A document that outlines the purpose, questions, methodology, participant criteria, timeline, and deliverables for a planned research effort. A clear research plan aligns stakeholders on what will be studied and why, prevents scope creep during fieldwork, and ensures the method chosen is appropriate for the questions being asked.
Common contexts
- Writing a one-page research plan to get stakeholder sign-off before recruiting participants for a usability study
- Using a research plan to push back on a request to 'just ask users what they want' by clarifying what evaluative versus generative methods can and cannot answer
- Documenting participant criteria and session structure before handing recruitment to an external agency
Use when
Write a research plan whenever a study involves external participants, budget, or stakeholder expectations — specifically when there's any risk that someone will redirect the study mid-stream based on opinions rather than research objectives.
Avoid when
Don't spend days producing a formal research plan for informal guerrilla testing or quick hallway interviews — over-documenting low-stakes exploratory conversations creates process theatre that slows the learning you actually need.

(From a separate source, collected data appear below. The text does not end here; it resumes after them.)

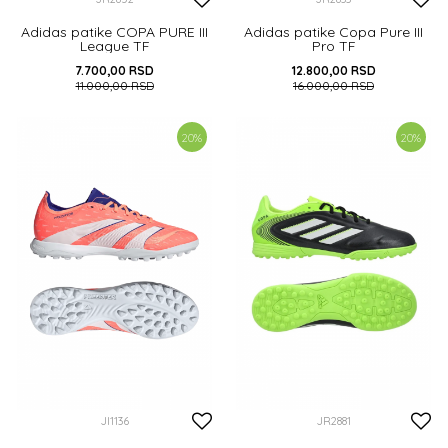
Adidas patike COPA PURE III
Adidas patike Copa Pure III
League TF
Pro TF
7.700,00
RSD
12.800,00
RSD
11.000,00
RSD
16.000,00
RSD
39 1/3
40 2/3
41 1/3
42
41 1/3
42
42 2/3
44
20
%
20
%
43 1/3
44 2/3
46
DODAJ U KORPU
DODAJ U KORPU
JI1136
JR2881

A research plan is as much a negotiating document as a methodological one — its real function is protecting the integrity of the study against stakeholders who want it to answer questions it was never designed to address.
Real-world examples
- Google's UX research team requires a one-page research plan for every study, covering research questions, methodology, participant criteria, and success metrics — a practice that reduces post-study disputes about what was actually learned.
- Atlassian publishes their internal research plan template openly, including a 'parking lot' section for questions that fall out of scope, modelling how to maintain focus while capturing tangential insights.
- Airbnb's research operations team uses research plans to match study type to business decision timeline: a 2-week deadline gets guerrilla testing, a 6-week window gets a diary study.